News

4 October 2019

Challenges in the development and manufacturing of hydrates in the pharmaceutical industry- part 1/2

Pharmaceutical hydrates have a significant impact on the bioavailability of active pharmaceutical ingredients (APIs).

A comprehensive understanding of the thermodynamic and kinetic parameters of the crystallisation of various types of hydrates, as well as the control of hydrate formation is extremely important in drug development and formulation processes, especially during crystallisation, lyophilisation, spray drying, wet granulation, aqueous film-coating and storage.

It has been estimated that at least every third small organic molecule of an API can form a hydrate.

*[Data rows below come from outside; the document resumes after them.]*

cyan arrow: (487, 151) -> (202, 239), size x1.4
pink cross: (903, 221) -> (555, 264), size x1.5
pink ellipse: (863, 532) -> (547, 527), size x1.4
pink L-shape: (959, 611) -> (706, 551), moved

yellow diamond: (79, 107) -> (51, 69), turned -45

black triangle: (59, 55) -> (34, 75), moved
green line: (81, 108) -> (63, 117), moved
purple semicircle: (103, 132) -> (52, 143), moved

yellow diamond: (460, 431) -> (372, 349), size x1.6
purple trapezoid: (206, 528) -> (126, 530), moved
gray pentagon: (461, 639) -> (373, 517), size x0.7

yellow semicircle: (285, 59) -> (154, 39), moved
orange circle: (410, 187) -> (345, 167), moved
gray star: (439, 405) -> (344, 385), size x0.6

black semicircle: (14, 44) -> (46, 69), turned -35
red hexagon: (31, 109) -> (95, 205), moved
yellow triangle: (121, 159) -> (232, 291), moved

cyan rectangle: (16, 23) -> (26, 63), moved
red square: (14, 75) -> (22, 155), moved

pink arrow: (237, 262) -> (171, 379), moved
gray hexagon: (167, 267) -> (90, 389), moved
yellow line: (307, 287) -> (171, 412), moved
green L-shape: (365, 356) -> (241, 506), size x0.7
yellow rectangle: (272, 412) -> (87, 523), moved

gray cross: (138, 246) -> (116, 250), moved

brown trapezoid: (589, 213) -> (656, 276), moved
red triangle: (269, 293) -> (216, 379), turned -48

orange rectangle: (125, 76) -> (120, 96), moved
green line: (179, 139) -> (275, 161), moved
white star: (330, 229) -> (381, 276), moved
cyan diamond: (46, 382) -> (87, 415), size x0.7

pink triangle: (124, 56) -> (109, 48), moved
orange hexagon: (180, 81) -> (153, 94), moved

Polpharma also has many hydrates in its portfolio.

Hydrates can be obtained through crystallisation from a sufficient amount of water or exposure of water vapor. The incorporation of water molecules in a crystal lattice of active pharmaceutical ingredients affects the level of intermolecular interactions, packing arrangement and crystalline disorder which influences free energy, thermodynamics parameters, solubility, dissolution rate and bioavailability, as well as the solid-state stability of APIs.

Usually, water adducts crystallise more easily than anhydrous forms, because the hydrogen bonding sites of the API molecules are often better supplied by intermolecular interaction with water molecules than with the molecule itself.

The low Gibbs free energy of hydrates is responsible for a lower solubility and dissolution rate compared to anhydrates. However, hydrates are more thermodynamically stable than anhydrates because water activity is above the critical water activity for hydrate formation. Moreover, the formation of hydrates can also affect mechanical properties such as flow properties or compatibility.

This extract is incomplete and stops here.